Disturbing news from Ewha Women's* University Medical Center: four newborns—unrelated, I surmise, although the article doesn't make this explicit—have died within two hours of each other, all of cardiac arrest. I originally saw this news over at the typo-prone ROK Drop (where "Due" has finally been corrected to "Die" in the blog post's headline, but "Ewha" is still written as "Ewa"); I clicked the link and read the full article over at the English edition of the Joongang Ilbo. The hospital director has made apologetic noises; the article notes that other neonates have been shunted to different hospitals (ostensibly as an infection-control precaution), and that an investigation is under way.
Authorities requested the National Forensic Service conduct autopsies on the four dead infants to find out the cause of their deaths. The autopsies are scheduled to be held Monday morning.

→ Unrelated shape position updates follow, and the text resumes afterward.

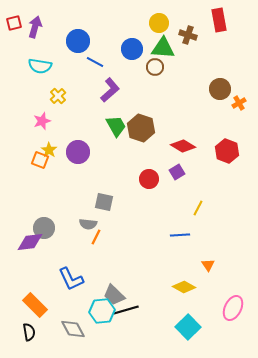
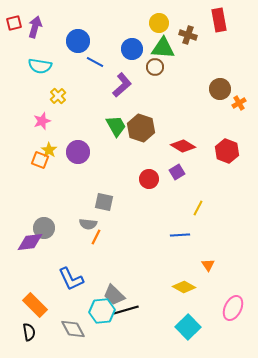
purple L-shape at (110, 90): moved 12 px right, 5 px up
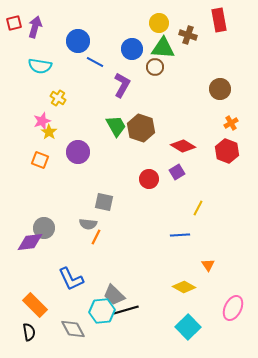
purple L-shape at (122, 85): rotated 20 degrees counterclockwise
yellow cross at (58, 96): moved 2 px down; rotated 14 degrees counterclockwise
orange cross at (239, 103): moved 8 px left, 20 px down
yellow star at (49, 150): moved 18 px up
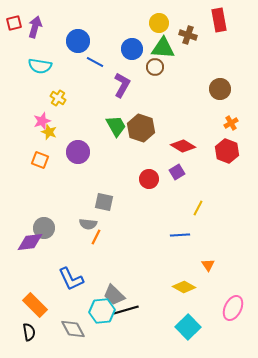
yellow star at (49, 132): rotated 14 degrees counterclockwise
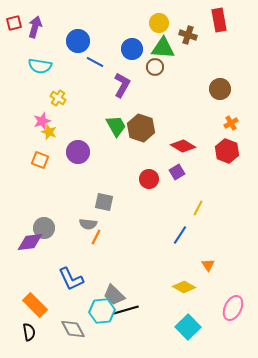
blue line at (180, 235): rotated 54 degrees counterclockwise
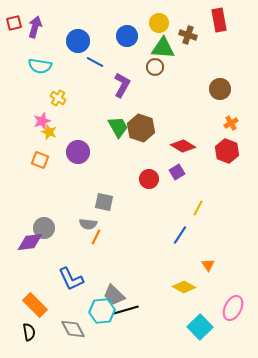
blue circle at (132, 49): moved 5 px left, 13 px up
green trapezoid at (116, 126): moved 2 px right, 1 px down
cyan square at (188, 327): moved 12 px right
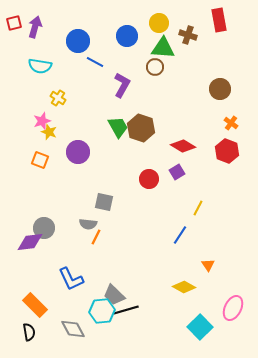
orange cross at (231, 123): rotated 24 degrees counterclockwise
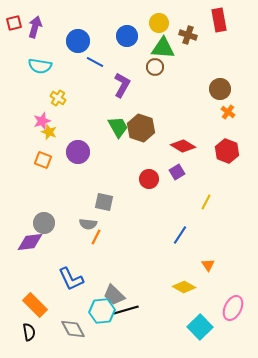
orange cross at (231, 123): moved 3 px left, 11 px up
orange square at (40, 160): moved 3 px right
yellow line at (198, 208): moved 8 px right, 6 px up
gray circle at (44, 228): moved 5 px up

The public health center of Yangcheon District, western Seoul, where the hospital is located, began an epidemiological investigation of the deaths Sunday morning.
Some of the possibilities for the deaths being discussed by some experts include lung conditions, necrotizing enterocolitis - an intestinal infection that is known to be fatal to prematurely-born infants - bacterial infection at the intensive care unit, or failure of medical equipment at the unit.
All four infants were born prematurely and were being treated at the intensive care unit for underlying illnesses, the hospital said.
If I'm reading the above correctly, the babies in question were already suffering from "underlying illnesses" before the cardiac arrests occurred. Assuming I'm right, and the infants were unrelated, we can probably rule out genetic factors in the babies' deaths. That pretty much leaves us with extremely shoddy hospital care as the culprit, although there are, admittedly, other possibilities to consider. That said, think about it: four different children of completely different backgrounds all die of cardiac arrest within two hours of each other? I'll be curious to see what, if anything, the investigation turns up. Alas, my inner cynic doesn't trust that the investigation will be run any more competently than EWU's hospital apparently is. It'll be a surprise if a definite cause is found in a timely manner. Personally, I'm betting on ambiguity, obfuscation, finger-pointing, and an aversion to taking responsibility for this tragedy. And none of this does anything to reassure me that Korean healthcare has improved over the past few years. Meantime, I'm betting on MRSA—nosocomial infection—as the killer in this sad and sordid mystery.
*Ungrammatically written as "Ewha Womans University." There's supposedly a historical reason for this allegedly deliberate misspelling, but it's still a painful misspelling to behold.